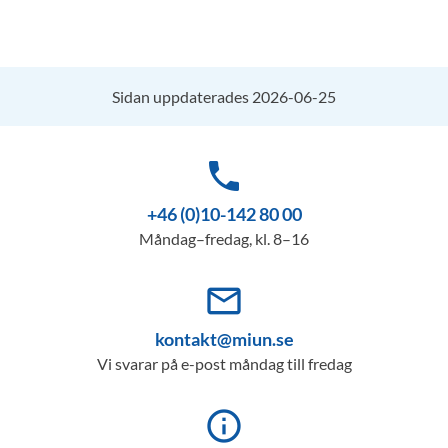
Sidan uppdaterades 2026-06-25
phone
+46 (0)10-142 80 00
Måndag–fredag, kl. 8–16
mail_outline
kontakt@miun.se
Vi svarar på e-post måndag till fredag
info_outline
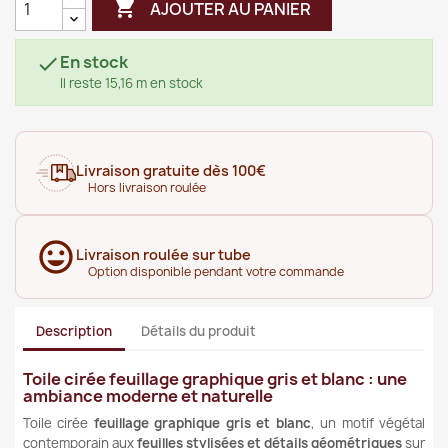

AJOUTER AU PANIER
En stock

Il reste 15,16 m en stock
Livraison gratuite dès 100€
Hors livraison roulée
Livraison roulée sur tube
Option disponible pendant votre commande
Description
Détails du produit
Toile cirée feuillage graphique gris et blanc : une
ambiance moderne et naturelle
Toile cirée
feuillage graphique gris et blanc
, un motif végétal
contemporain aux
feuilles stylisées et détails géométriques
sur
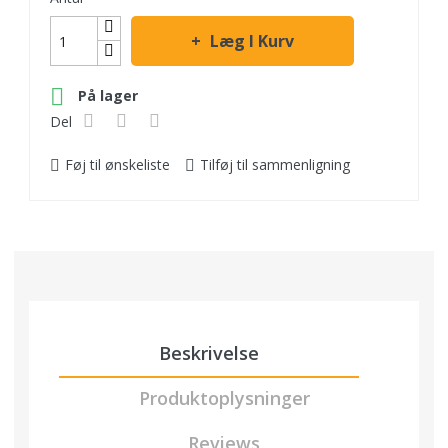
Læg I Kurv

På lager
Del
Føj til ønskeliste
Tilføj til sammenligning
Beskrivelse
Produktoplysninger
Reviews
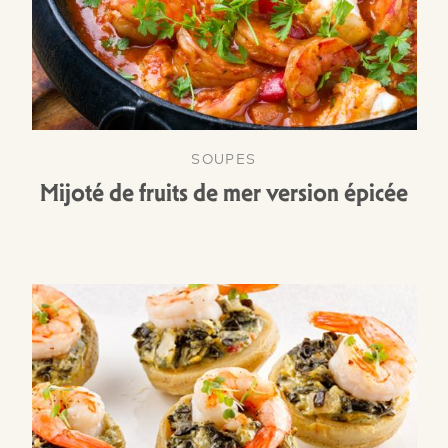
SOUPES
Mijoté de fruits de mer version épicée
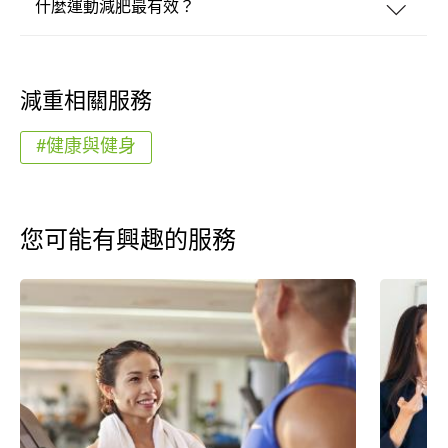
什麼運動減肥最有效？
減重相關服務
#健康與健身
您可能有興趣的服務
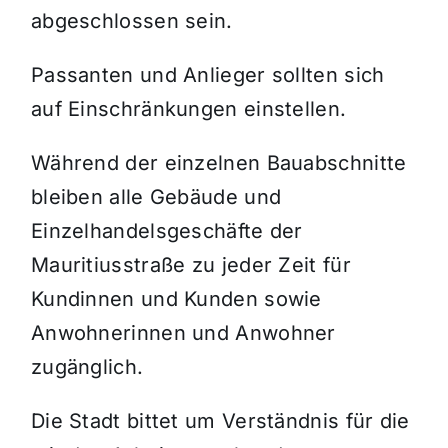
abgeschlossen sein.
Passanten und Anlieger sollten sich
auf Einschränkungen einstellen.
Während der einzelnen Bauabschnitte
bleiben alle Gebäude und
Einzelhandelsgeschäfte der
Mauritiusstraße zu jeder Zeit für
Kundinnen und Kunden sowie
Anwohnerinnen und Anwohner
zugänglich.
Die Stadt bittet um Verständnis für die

+===+

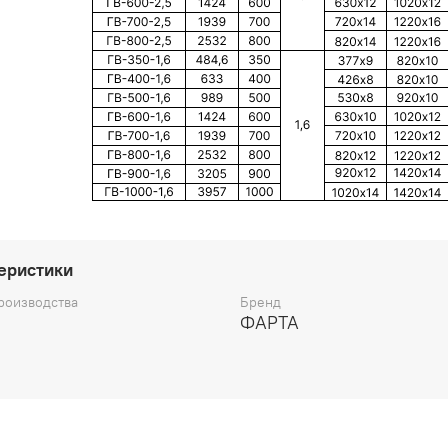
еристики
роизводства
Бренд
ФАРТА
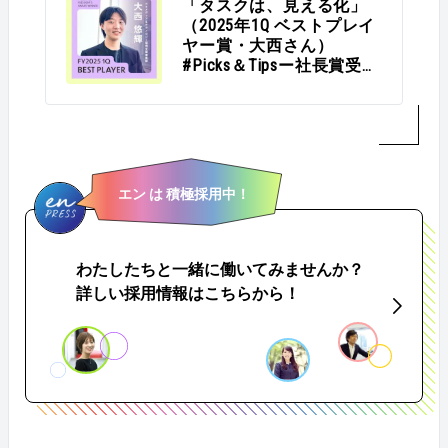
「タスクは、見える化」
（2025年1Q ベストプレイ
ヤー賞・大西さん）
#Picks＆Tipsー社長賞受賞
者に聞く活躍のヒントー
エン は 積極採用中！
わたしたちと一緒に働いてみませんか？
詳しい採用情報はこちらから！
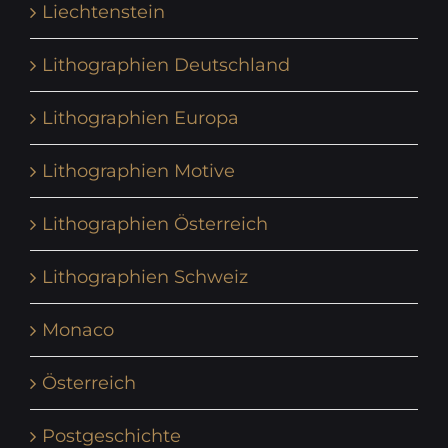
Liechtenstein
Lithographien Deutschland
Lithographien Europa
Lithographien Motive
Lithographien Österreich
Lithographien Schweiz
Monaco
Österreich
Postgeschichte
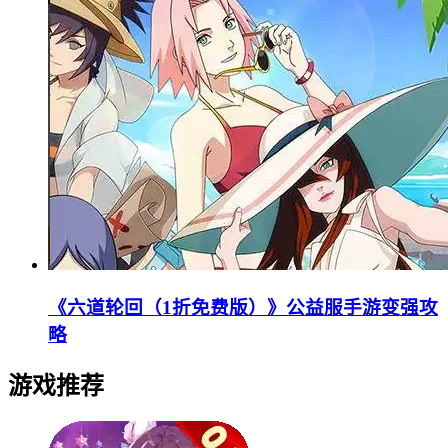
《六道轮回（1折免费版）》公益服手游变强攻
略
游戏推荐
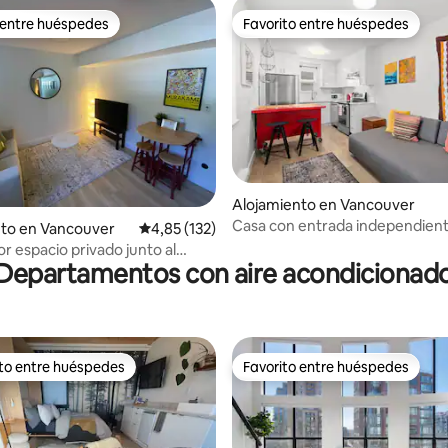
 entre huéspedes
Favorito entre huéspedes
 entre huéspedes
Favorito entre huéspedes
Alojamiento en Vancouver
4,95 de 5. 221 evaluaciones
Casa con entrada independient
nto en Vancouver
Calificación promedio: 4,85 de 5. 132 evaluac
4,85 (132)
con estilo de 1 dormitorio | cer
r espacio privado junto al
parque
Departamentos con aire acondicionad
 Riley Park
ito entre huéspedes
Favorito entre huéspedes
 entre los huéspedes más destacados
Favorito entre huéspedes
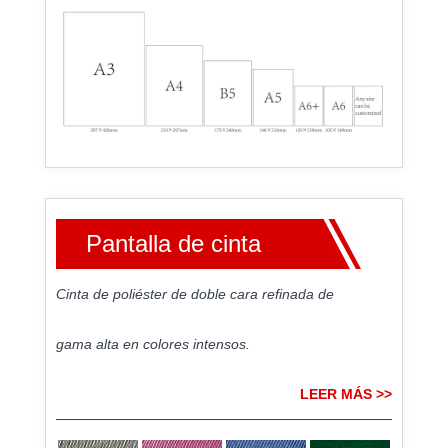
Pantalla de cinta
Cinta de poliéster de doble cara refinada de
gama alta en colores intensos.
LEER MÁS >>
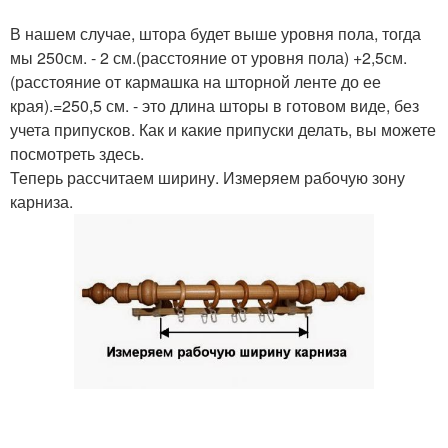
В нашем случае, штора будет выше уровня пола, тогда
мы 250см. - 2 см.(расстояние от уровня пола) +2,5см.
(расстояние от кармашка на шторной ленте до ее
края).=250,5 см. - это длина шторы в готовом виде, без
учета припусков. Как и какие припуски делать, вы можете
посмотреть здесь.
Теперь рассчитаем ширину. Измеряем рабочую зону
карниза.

+===+

ASSIGNMENT:
Print an exact copy of the lines above, from the one containing "Sidan uppdaterades 2026-06-25" through the one containing "Die Stadt bittet um Verständnis für die", and leave out the pictures.

RESULT:
Sidan uppdaterades 2026-06-25
phone
+46 (0)10-142 80 00
Måndag–fredag, kl. 8–16
mail_outline
kontakt@miun.se
Vi svarar på e-post måndag till fredag
info_outline

AJOUTER AU PANIER
En stock

Il reste 15,16 m en stock
Livraison gratuite dès 100€
Hors livraison roulée
Livraison roulée sur tube
Option disponible pendant votre commande
Description
Détails du produit
Toile cirée feuillage graphique gris et blanc : une
ambiance moderne et naturelle
Toile cirée
feuillage graphique gris et blanc
, un motif végétal
contemporain aux
feuilles stylisées et détails géométriques
sur
Læg I Kurv

På lager
Del
Føj til ønskeliste
Tilføj til sammenligning
Beskrivelse
Produktoplysninger
Reviews
SOUPES
Mijoté de fruits de mer version épicée
什麼運動減肥最有效？
減重相關服務
#健康與健身
您可能有興趣的服務
abgeschlossen sein.
Passanten und Anlieger sollten sich
auf Einschränkungen einstellen.
Während der einzelnen Bauabschnitte
bleiben alle Gebäude und
Einzelhandelsgeschäfte der
Mauritiusstraße zu jeder Zeit für
Kundinnen und Kunden sowie
Anwohnerinnen und Anwohner
zugänglich.
Die Stadt bittet um Verständnis für die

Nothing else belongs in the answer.